## Exercise details:
Bring together all lines from the listing below that contain the string "header".
********************
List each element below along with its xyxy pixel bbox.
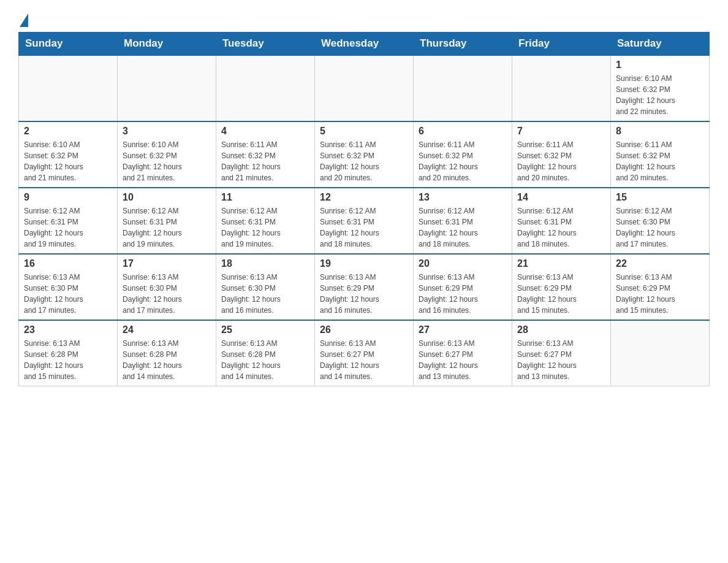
day-info: Sunrise: 6:13 AMSunset: 6:30 PMDaylight:…: [24, 272, 112, 316]
day-info: Sunrise: 6:12 AMSunset: 6:31 PMDaylight:…: [517, 205, 605, 250]
day-number: 14: [517, 192, 605, 203]
week-row-1: 1Sunrise: 6:10 AMSunset: 6:32 PMDaylight…: [19, 55, 710, 121]
day-number: 5: [320, 126, 408, 137]
logo-triangle-icon: [20, 13, 28, 27]
calendar-cell: [19, 55, 118, 121]
calendar-cell: 27Sunrise: 6:13 AMSunset: 6:27 PMDayligh…: [414, 320, 512, 386]
calendar-cell: 8Sunrise: 6:11 AMSunset: 6:32 PMDaylight…: [611, 121, 710, 188]
day-info: Sunrise: 6:13 AMSunset: 6:29 PMDaylight:…: [616, 272, 704, 316]
calendar-cell: [216, 55, 315, 121]
day-number: 23: [24, 324, 112, 335]
day-info: Sunrise: 6:11 AMSunset: 6:32 PMDaylight:…: [616, 139, 704, 183]
day-info: Sunrise: 6:13 AMSunset: 6:28 PMDaylight:…: [221, 338, 309, 382]
calendar-cell: 14Sunrise: 6:12 AMSunset: 6:31 PMDayligh…: [512, 188, 611, 254]
day-number: 2: [24, 126, 112, 137]
calendar-table: SundayMondayTuesdayWednesdayThursdayFrid…: [18, 32, 710, 386]
calendar-cell: 21Sunrise: 6:13 AMSunset: 6:29 PMDayligh…: [512, 254, 611, 320]
day-info: Sunrise: 6:11 AMSunset: 6:32 PMDaylight:…: [221, 139, 309, 183]
day-number: 24: [123, 324, 211, 335]
day-number: 22: [616, 258, 704, 269]
day-info: Sunrise: 6:13 AMSunset: 6:27 PMDaylight:…: [517, 338, 605, 382]
calendar-cell: [512, 55, 611, 121]
day-number: 4: [221, 126, 309, 137]
calendar-cell: 22Sunrise: 6:13 AMSunset: 6:29 PMDayligh…: [611, 254, 710, 320]
day-number: 25: [221, 324, 309, 335]
day-number: 28: [517, 324, 605, 335]
day-number: 7: [517, 126, 605, 137]
day-info: Sunrise: 6:12 AMSunset: 6:31 PMDaylight:…: [221, 205, 309, 250]
calendar-cell: 3Sunrise: 6:10 AMSunset: 6:32 PMDaylight…: [118, 121, 216, 188]
calendar-cell: 6Sunrise: 6:11 AMSunset: 6:32 PMDaylight…: [414, 121, 512, 188]
day-info: Sunrise: 6:13 AMSunset: 6:29 PMDaylight:…: [419, 272, 507, 316]
day-info: Sunrise: 6:11 AMSunset: 6:32 PMDaylight:…: [320, 139, 408, 183]
day-info: Sunrise: 6:13 AMSunset: 6:28 PMDaylight:…: [123, 338, 211, 382]
day-number: 9: [24, 192, 112, 203]
calendar-cell: 15Sunrise: 6:12 AMSunset: 6:30 PMDayligh…: [611, 188, 710, 254]
day-info: Sunrise: 6:12 AMSunset: 6:31 PMDaylight:…: [320, 205, 408, 250]
calendar-cell: 26Sunrise: 6:13 AMSunset: 6:27 PMDayligh…: [315, 320, 414, 386]
day-header-friday: Friday: [512, 33, 611, 56]
week-row-4: 16Sunrise: 6:13 AMSunset: 6:30 PMDayligh…: [19, 254, 710, 320]
day-number: 19: [320, 258, 408, 269]
week-row-5: 23Sunrise: 6:13 AMSunset: 6:28 PMDayligh…: [19, 320, 710, 386]
day-info: Sunrise: 6:13 AMSunset: 6:29 PMDaylight:…: [320, 272, 408, 316]
calendar-cell: [414, 55, 512, 121]
day-header-thursday: Thursday: [414, 33, 512, 56]
calendar-cell: 24Sunrise: 6:13 AMSunset: 6:28 PMDayligh…: [118, 320, 216, 386]
day-number: 13: [419, 192, 507, 203]
logo: [18, 12, 28, 26]
day-info: Sunrise: 6:13 AMSunset: 6:30 PMDaylight:…: [221, 272, 309, 316]
calendar-cell: 20Sunrise: 6:13 AMSunset: 6:29 PMDayligh…: [414, 254, 512, 320]
day-header-tuesday: Tuesday: [216, 33, 315, 56]
day-info: Sunrise: 6:12 AMSunset: 6:30 PMDaylight:…: [616, 205, 704, 250]
day-header-wednesday: Wednesday: [315, 33, 414, 56]
day-info: Sunrise: 6:12 AMSunset: 6:31 PMDaylight:…: [123, 205, 211, 250]
day-number: 1: [616, 59, 704, 71]
day-number: 20: [419, 258, 507, 269]
calendar-cell: [118, 55, 216, 121]
calendar-cell: 5Sunrise: 6:11 AMSunset: 6:32 PMDaylight…: [315, 121, 414, 188]
day-header-monday: Monday: [118, 33, 216, 56]
calendar-cell: 2Sunrise: 6:10 AMSunset: 6:32 PMDaylight…: [19, 121, 118, 188]
calendar-cell: [315, 55, 414, 121]
day-info: Sunrise: 6:13 AMSunset: 6:28 PMDaylight:…: [24, 338, 112, 382]
day-info: Sunrise: 6:10 AMSunset: 6:32 PMDaylight:…: [616, 73, 704, 117]
day-number: 16: [24, 258, 112, 269]
day-header-saturday: Saturday: [611, 33, 710, 56]
calendar-cell: 17Sunrise: 6:13 AMSunset: 6:30 PMDayligh…: [118, 254, 216, 320]
calendar-cell: 11Sunrise: 6:12 AMSunset: 6:31 PMDayligh…: [216, 188, 315, 254]
calendar-cell: 12Sunrise: 6:12 AMSunset: 6:31 PMDayligh…: [315, 188, 414, 254]
day-info: Sunrise: 6:12 AMSunset: 6:31 PMDaylight:…: [24, 205, 112, 250]
calendar-cell: 4Sunrise: 6:11 AMSunset: 6:32 PMDaylight…: [216, 121, 315, 188]
day-info: Sunrise: 6:11 AMSunset: 6:32 PMDaylight:…: [517, 139, 605, 183]
page-header: [18, 12, 710, 26]
day-number: 26: [320, 324, 408, 335]
days-header-row: SundayMondayTuesdayWednesdayThursdayFrid…: [19, 33, 710, 56]
calendar-cell: 16Sunrise: 6:13 AMSunset: 6:30 PMDayligh…: [19, 254, 118, 320]
day-number: 6: [419, 126, 507, 137]
calendar-cell: 18Sunrise: 6:13 AMSunset: 6:30 PMDayligh…: [216, 254, 315, 320]
calendar-cell: 10Sunrise: 6:12 AMSunset: 6:31 PMDayligh…: [118, 188, 216, 254]
day-info: Sunrise: 6:10 AMSunset: 6:32 PMDaylight:…: [24, 139, 112, 183]
calendar-cell: 28Sunrise: 6:13 AMSunset: 6:27 PMDayligh…: [512, 320, 611, 386]
calendar-cell: 7Sunrise: 6:11 AMSunset: 6:32 PMDaylight…: [512, 121, 611, 188]
day-number: 15: [616, 192, 704, 203]
day-number: 21: [517, 258, 605, 269]
day-number: 8: [616, 126, 704, 137]
day-number: 18: [221, 258, 309, 269]
day-info: Sunrise: 6:13 AMSunset: 6:27 PMDaylight:…: [419, 338, 507, 382]
day-number: 27: [419, 324, 507, 335]
calendar-cell: 19Sunrise: 6:13 AMSunset: 6:29 PMDayligh…: [315, 254, 414, 320]
calendar-cell: [611, 320, 710, 386]
day-info: Sunrise: 6:13 AMSunset: 6:27 PMDaylight:…: [320, 338, 408, 382]
day-info: Sunrise: 6:10 AMSunset: 6:32 PMDaylight:…: [123, 139, 211, 183]
calendar-cell: 23Sunrise: 6:13 AMSunset: 6:28 PMDayligh…: [19, 320, 118, 386]
day-number: 10: [123, 192, 211, 203]
day-header-sunday: Sunday: [19, 33, 118, 56]
day-info: Sunrise: 6:11 AMSunset: 6:32 PMDaylight:…: [419, 139, 507, 183]
calendar-cell: 25Sunrise: 6:13 AMSunset: 6:28 PMDayligh…: [216, 320, 315, 386]
day-info: Sunrise: 6:12 AMSunset: 6:31 PMDaylight:…: [419, 205, 507, 250]
week-row-3: 9Sunrise: 6:12 AMSunset: 6:31 PMDaylight…: [19, 188, 710, 254]
day-number: 12: [320, 192, 408, 203]
day-number: 17: [123, 258, 211, 269]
********************
## Your response:
day-header-friday: Friday: [512, 33, 611, 56]
day-header-thursday: Thursday: [414, 33, 512, 56]
day-header-tuesday: Tuesday: [216, 33, 315, 56]
day-header-wednesday: Wednesday: [315, 33, 414, 56]
day-header-monday: Monday: [118, 33, 216, 56]
day-header-saturday: Saturday: [611, 33, 710, 56]
page-header: [18, 12, 710, 26]
days-header-row: SundayMondayTuesdayWednesdayThursdayFrid…: [19, 33, 710, 56]
day-header-sunday: Sunday: [19, 33, 118, 56]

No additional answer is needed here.